We began seeing each other regularly after that, and for the first time in a long time, I felt at peace. My thoughts moved away from scoring my next hit, and instead to the next time I would see Kynan again.

But as the relationship intensified, I started spiraling back out of control. I needed Kynan to have sex with me ― two, three, four, then five times a day, to feel secure. Any less and I felt crippled by the sensation he was pulling away, preparing to leave me. It didn’t matter that there were spontaneous bouquets of flowers left at my door, romantic Post-Its tacked playfully around my apartment, and a bountiful supply of verbal “I love you”s from him. I ached with emptiness when he wasn’t physically intertwined with me. It was a suffocating loneliness that spread like oil in an ocean, exterminating everything good in its path.

“I needed Kynan to have sex with me ― two, three, four, then five times a day, to feel secure. Any less and I felt crippled by the sensation he was pulling away, preparing to leave me.”

Suddenly I found myself unable to carry on with my job when he let more than an hour go by without sending a text. I began breaking down every time he had to go away for the weekend.

Finally, the fateful confrontation I had been fearing came.

“You’re choking me. I love you, but I can’t live like this,” Kynan told me during yet another tearful argument over his late arrival home from work.

I wasn’t sure I could continue either, but I also knew I felt helpless to stop. However, I was about to get the revelation I’d been waiting for, courtesy of an affrontedly blunt life coach I desperately contacted the following morning.

Offering a box of Kleenex, he nonchalantly remarked, “You’re deeply co-dependent, my dear. And most likely a sex addict.”

The weight of his words hit me like a thud in the chest. I went home clutching a sheet of recommendations for support groups, one of which immediately stood out to me; an association with a similar premise to the 12-step program Alcoholics Anonymous. The group’s name was CoDA, an acronym for Co-Dependents Anonymous.

Intrigued by the idea of the group, and determined to prevent my relationship from self-destructing, I made my way to a meeting after work one rainy Thursday night, nervously fake-texting to mask my fear as I took a seat and waited for it to begin.

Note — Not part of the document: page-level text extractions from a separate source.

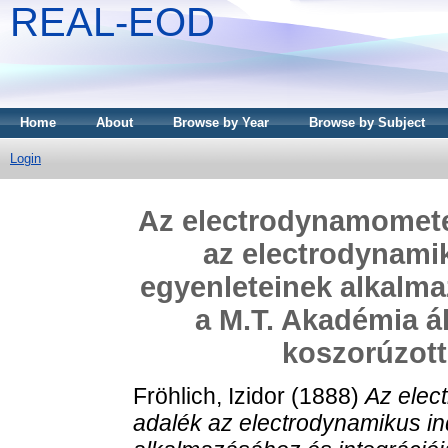
REAL-EOD
Home
About
Browse by Year
Browse by Subject
Login
Az electrodynamometer
az electrodynamik
egyenleteinek alkalma
a M.T. Akadémia ál
koszorúzott
Fröhlich, Izidor
(1888)
Az elec
adalék az electrodynamikus ind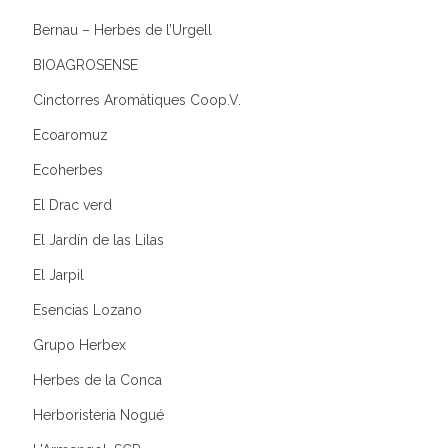
Bernau – Herbes de l’Urgell
BIOAGROSENSE
Cinctorres Aromàtiques Coop.V.
Ecoaromuz
Ecoherbes
El Drac verd
El Jardín de las Lilas
El Jarpil
Esencias Lozano
Grupo Herbex
Herbes de la Conca
Herboristeria Nogué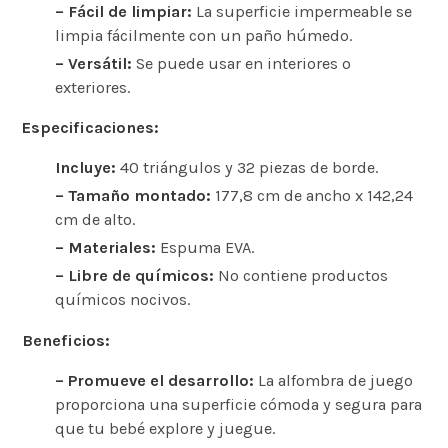
– Fácil de limpiar:
La superficie impermeable se
limpia fácilmente con un paño húmedo.
– Versátil:
Se puede usar en interiores o
exteriores.
Especificaciones:
Incluye:
40 triángulos y 32 piezas de borde.
– Tamaño montado:
177,8 cm de ancho x 142,24
cm de alto.
– Materiales:
Espuma EVA.
– Libre de químicos:
No contiene productos
químicos nocivos.
Beneficios:
– Promueve el desarrollo:
La alfombra de juego
proporciona una superficie cómoda y segura para
que tu bebé explore y juegue.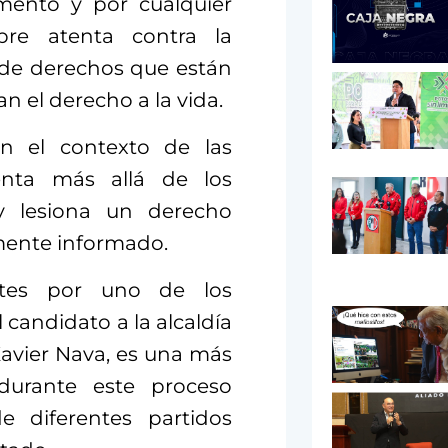
mento y por cualquier
mpre atenta contra la
 de derechos que están
n el derecho a la vida.
en el contexto de las
enta más allá de los
y lesiona un derecho
amente informado.
rtes por uno de los
candidato a la alcaldía
Xavier Nava, es una más
urante este proceso
e diferentes partidos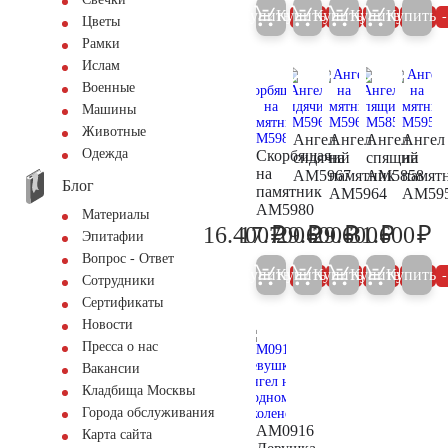
Купить
Купить
Купить
Купить
Купить
5%
5%
5%
5%
Цветы
Рамки
Ислам
Военные
Машины
Животные
Ангел
Ангел
Ангел
Ангел
Одежда
Скорбящая
сидячий
на
спящий
на
на
AM5967
памятник
AM5858
памят
Блог
памятник
AM5964
AM59
AM5980
Материалы
₽
₽
₽
₽
₽
16.400
17.700
29.600
29.600
31.600
17.300
18.600
31.200
31.200
33
Эпитафии
Вопрос - Ответ
Купить
Купить
Купить
Купить
Купить
5%
5%
5%
5%
Сотрудники
Сертификаты
Новости
Пресса о нас
Вакансии
Кладбища Москвы
Города обслуживания
AM0916
Карта сайта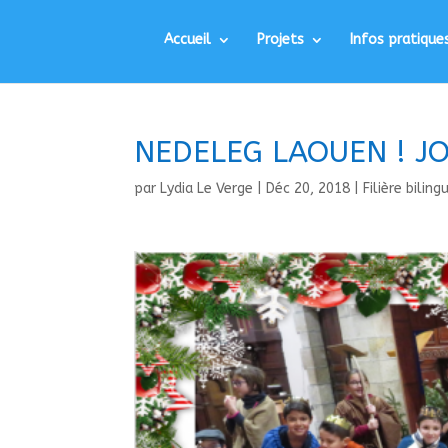
Accueil
Projets
Infos pratique
NEDELEG LAOUEN ! JO
par
Lydia Le Verge
|
Déc 20, 2018
|
Filière biling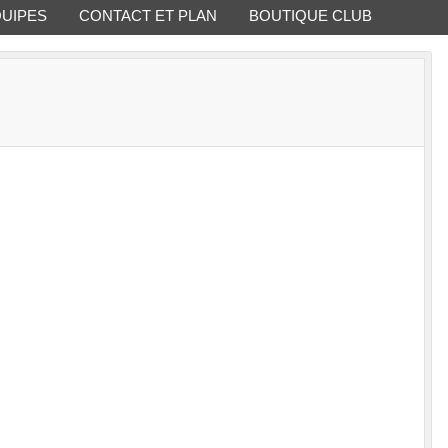
QUIPES
CONTACT ET PLAN
BOUTIQUE CLUB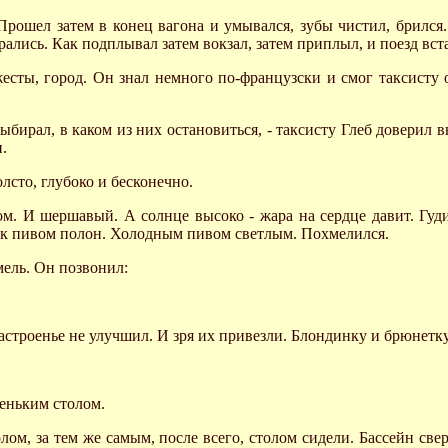
 Прошел затем в конец вагона и умывался, зубы чистил, брился.
рались. Как подплывал затем вокзал, затем приплыл, и поезд вст
есты, город. Он знал немного по-французски и смог таксисту о
выбирал, в каком из них остановиться, - таксисту Глеб доверил 
.
лсто, глубоко и бесконечно.
. И шершавый. А солнце высоко - жара на сердце давит. Гуди
ик пивом полон. Холодным пивом светлым. Похмелился.
мель. Он позвонил:
настроенье не улучшил. И зря их привезли. Блондинку и брюнетк
еньким столом.
лом, за тем же самым, после всего, столом сидели. Бассейн све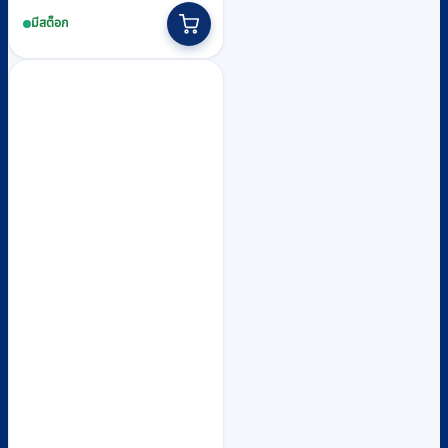
price
price
มีสต็อก
was:
is:
฿17,430.
฿15,900.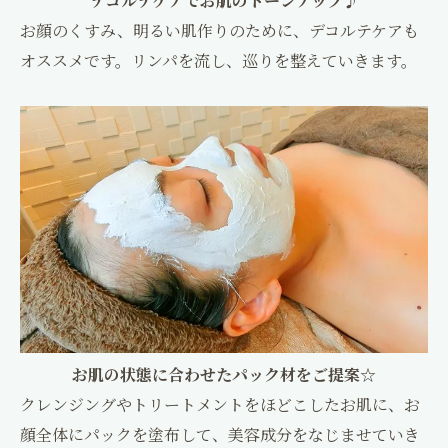
デコルテケアでお肌のトーンアップ♪
お顔のくすみ、明るい肌作りのために、デコルテケアも
オススメです。リンパを流し、巡りを整えていきます。
お肌の状態に合わせたパック材をご提案☆
クレンジングやトリートメントをほどこしたお肌に、お
顔全体にパックを塗布して、美容成分をなじませていき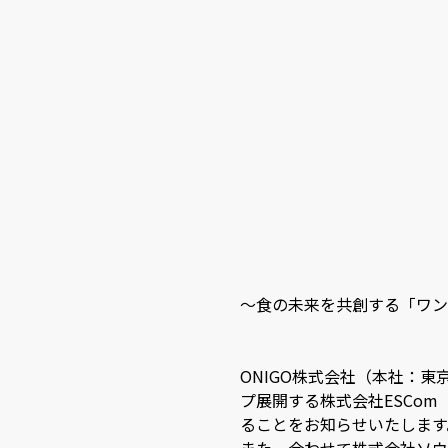
〜食の未来を共創する「ワン
ONIGO株式会社（本社：東
プ展開する株式会社ESCom
ることをお知らせいたします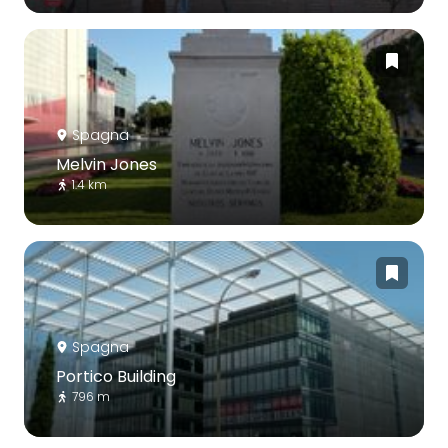
Spagna
Melvin Jones
1.4 km
Spagna
Portico Building
796 m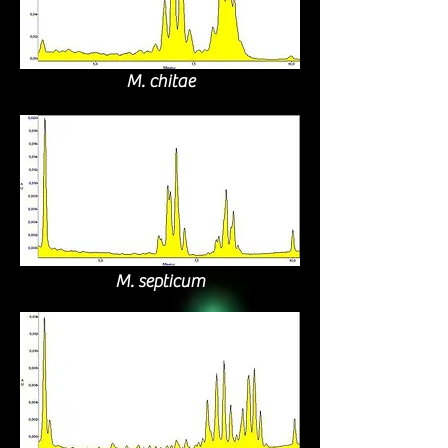
M. chitae
M. septicum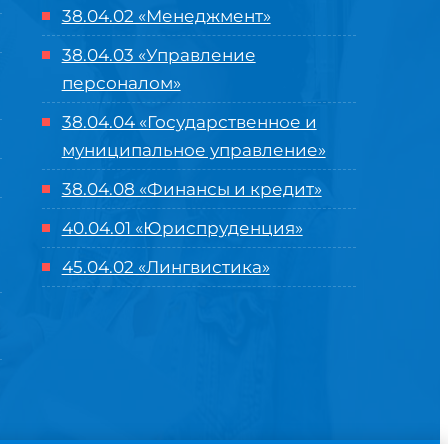
38.04.02 «Менеджмент»
38.04.03 «Управление
персоналом»
38.04.04 «Государственное и
муниципальное управление»
38.04.08 «Финансы и кредит»
40.04.01 «Юриспруденция»
45.04.02 «Лингвистика»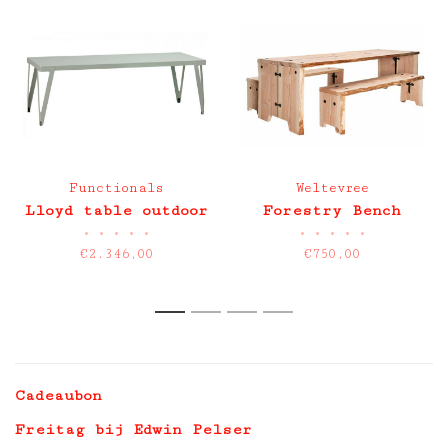
Functionals
Weltevree
Lloyd table outdoor
Forestry Bench
•
•
•
•
•
•
•
•
•
•
€2.346,00
€750,00
1
2
3
4
Cadeaubon
Freitag bij Edwin Pelser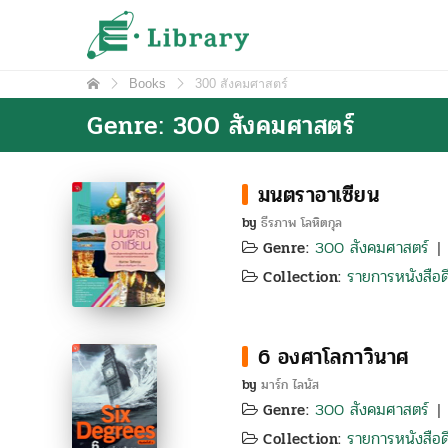
Skip
e-Library
ศูนย์วิทยบริการ โรงเรียนมหิดลวิทยานุสรณ์
to
content
Books
300 สังคมศาสตร์
Genre: 300 สังคมศาสตร์
มนตราอาเซียน
by
ธีรภาพ โลหิตกุล
300 สังคมศาสตร์
Genre:
รายการหนังสือดี
Collection:
6 องศาโลกาวินาศ
by
มาร์ก ไลนัส
300 สังคมศาสตร์
Genre:
รายการหนังสือดี
Collection: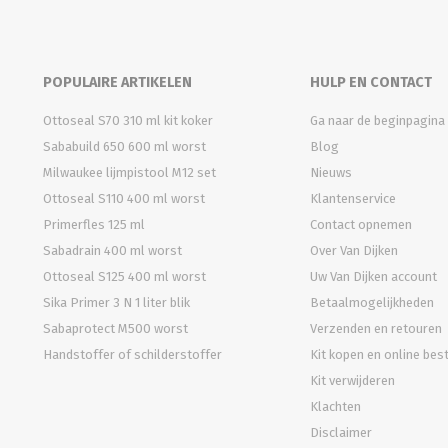
POPULAIRE ARTIKELEN
HULP EN CONTACT
Ottoseal S70 310 ml kit koker
Ga naar de beginpagina
Sababuild 650 600 ml worst
Blog
Milwaukee lijmpistool M12 set
Nieuws
Ottoseal S110 400 ml worst
Klantenservice
Primerfles 125 ml
Contact opnemen
Sabadrain 400 ml worst
Over Van Dijken
Ottoseal S125 400 ml worst
Uw Van Dijken account
Sika Primer 3 N 1 liter blik
Betaalmogelijkheden
Sabaprotect M500 worst
Verzenden en retouren
Handstoffer of schilderstoffer
Kit kopen en online bes
Kit verwijderen
Klachten
Disclaimer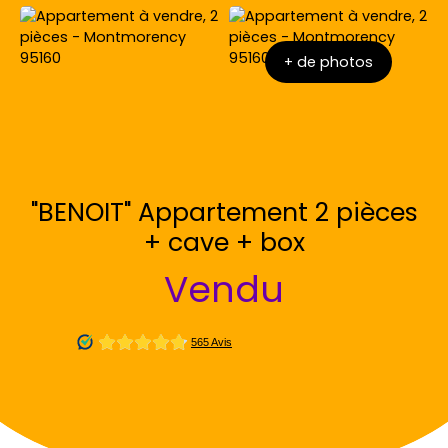
+ de photos
"BENOIT" Appartement 2 pièces
+ cave + box
Vendu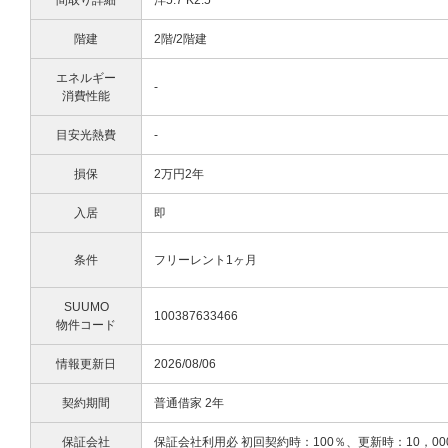
間取り詳細
洋5.7 K2.5
階建
2階/2階建
エネルギー
-
消費性能
目安光熱費
-
損保
2万円2年
入居
即
条件
フリーレント1ヶ月
SUUMO
100387633466
物件コード
情報更新日
2026/08/06
契約期間
普通借家 2年
保証会社
保証会社利用必 初回契約時：100％、更新時：10，00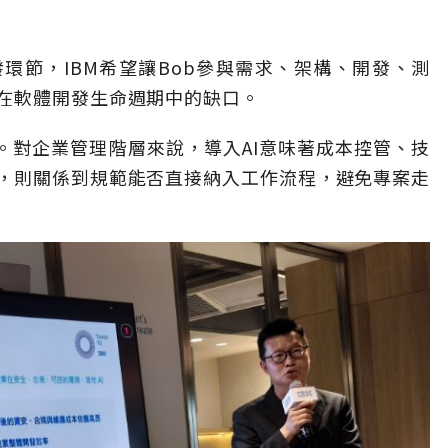
環節，IBM希望讓Bob參與需求、架構、開發、測
在軟體開發生命週期中的缺口。
理。對企業管理階層來說，導入AI意味著成本控管、技
，則關係到規範能否直接納入工作流程，避免專案走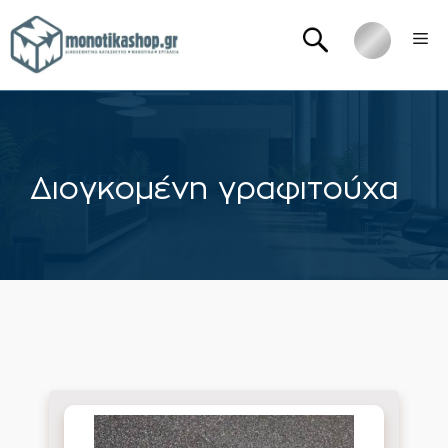
Μετάβαση
Me
σε
περιεχόμενο
Διογκομένη γραφιτούχα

Chatting between themselves as the last people filed in, were articulate, well-dressed women and men of all ages. My heart seized. Was I in the right room? This didn’t seem like a group of people who were struggling to cope independently.

And then an older woman spoke in a voice that commanded everyone’s attention.

“Welcome to CoDa. Who’s new here tonight?”

I sheepishly raised my hand, along with one other woman who looked to be in her 20s and a silver-haired man in a suit. They were there for the same reason as I was. They too, remarkably, didn’t know how to be alone.

And yet, as each person took turns speaking around the circle that night, I didn’t feel alone anymore. I realized that, at 33 years old, I still didn’t know what a healthy romantic relationship looked like; but that, it was okay to admit that between those walls. There were no contrived testimonies, miracle cures or false promises that evening, just the commitment to honestly share your story, and return.

Six months later, I’m still returning. I’m returning to CoDA, and therapy, and ― because I’m sure you’re wondering ― to Kynan. But I’m only just now beginning to learn what real love looks like. And it can’t be gleaned through a heady encounter with a stranger, or even in support group, or the notes Kynan still sticks to our bathroom mirror. It’s in the face staring back at me in the reflection, with a steady voice that says, “My name is Nadia, and I’m a recovering co-dependent.”